■観返して気づく「細かな伏線」描写

 第1話以降も、気になる描写はまだまだある。

 第3話で「ターボー」こと小山隆弘(森本慎太郎さん)が狙われたシーン。東雲は直前の記者会見には出席していたはずなのに、ガラス板が落とされる囲み取材の場には、なぜか姿がなかった。第9話、宇津見が自身の犯行を回想するシーンにこの事件は含まれていなかったため、あるいは東雲が実行犯だった可能性も考えられる。

 さらに、第6話で東雲と今國が顔を合わせるシーン。「委員長」こと小林紗季(藤間爽子さん)が園子を陥れたことを知った東雲は、それを高木たちに伝えるためイマクニを訪れる。そして今國に名刺を渡し、「東雲と申します」と初対面かのように挨拶する。

 だが、その前のシーンですでに、彼女の仕事場のデスクにイマクニのショップカードが置かれているのを確認。つまり、東雲と今國の間に何らかのつながりがあり、しかもそれを高木たちに隠す必要があったことが、この描写ですでに匂わされていたことになる。

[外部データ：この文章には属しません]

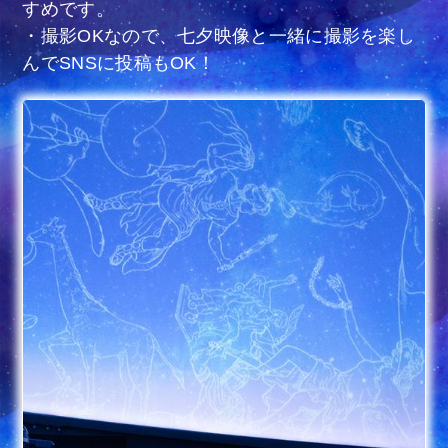
すめです。
・撮影OKなので、七夕映像と一緒に撮影を楽し
んでSNSに投稿もOK！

 そんな直接的な伏線がある一方、細かな描写にハッと気づかされる場面もある。 

 たとえば、第3話には、高木がテレビのニュースで流れる「水死体のニュース」を気にする場面がある。この「水死体のニュース」については、事件の真相にかかわる伏線ではないかと話題になり、『TVerオリジナル座談会「#イイワル 考察」スペシャル!』でも深堀りされている。

 しかし、そんな予想に反し、最後まで水死体のニュースが事件にかかわることはなく、高木が小山の身を案ずる以上の意味はなかったようだ。

 ただ、あらためてこのシーンを観返してみると、高木がニュースを凝視するかたわらで、娘の花音が「リョーマが森先生に怒られて……」と楽しそうに話しているのに気づく。

 字幕表示でもこの花音の発言は拾われていないが、「森先生」とは花音の担任で、のちに「7人目」であることが発覚する森智也(古舘佑太郎さん)のこと。この時点では、一連の事件に関係してくる存在になるとは、まったく予想できなかった人物だ。

 しかし、替え歌にも含まれる「森」という名前も含め、第3話の段階で匂わされていたことになる。さらに、みなが怪しんだ「水死体のニュース」は、森の伏線から視聴者の注意を逸らすためのものだったとも考えられるのだ。

 その意味では「水死体のニュース」には役割があったともいえるが、放送当時は重大な伏線に思えたものの、今観返してみるとミスリードだったと思われる描写は、他にもある。

 その筆頭は第4話のラスト、園子の後輩・松井健(秋谷郁甫さん)が園子の等身大パネルを殴り飛ばすシーン。なかなかに衝撃的だったが、本筋にかかわる要素ではなかった。単に好意を寄せていた園子に相手にされない苛立ちが爆発したのだろう。

 本編外では、番組放送に合わせて作られた「イマクニ」のInstagramに何度も出てくる「萌歌の姉」もそうだ。このアカウントは店のアルバイトの萌歌が投稿している設定で、たびたび「お姉ちゃん」について言及していたが、結局、本編では触れられることのないまま終わった。ただ、仲のいい姉がいるというだけの話だったのだろう。

 そのほか、第7話の“追いかけっこ”で、小山と「トヨ」こと豊川賢吾(稲葉友さん)に挟みうちにされたはずの犯人が突如姿を消したシーンは、何度観返してみても謎が残った。物語の中でもかなり重要なシーンだったので、何かしらの解説が欲しかったところだ。

 

 放送が終わってもなお、さまざまな謎が残り、ファンの間では「あれはどういうことだったんだろう?」と考察が続いている『良いこと悪いこと』。これはまさに、本作が最初から最後まで視聴者を惹きつけた良質なミステリーだったことの証だろう。加えて、最終話で投げかけられたメッセージは、考察を楽しんできた視聴者の心に深く刻まれたはずだ。

 緻密に練られた本作には、初見では気付きにくい“ヒント”がいくつも散りばめられている。物語が完結した今、あらためて全話観返してみてはいかがだろうか。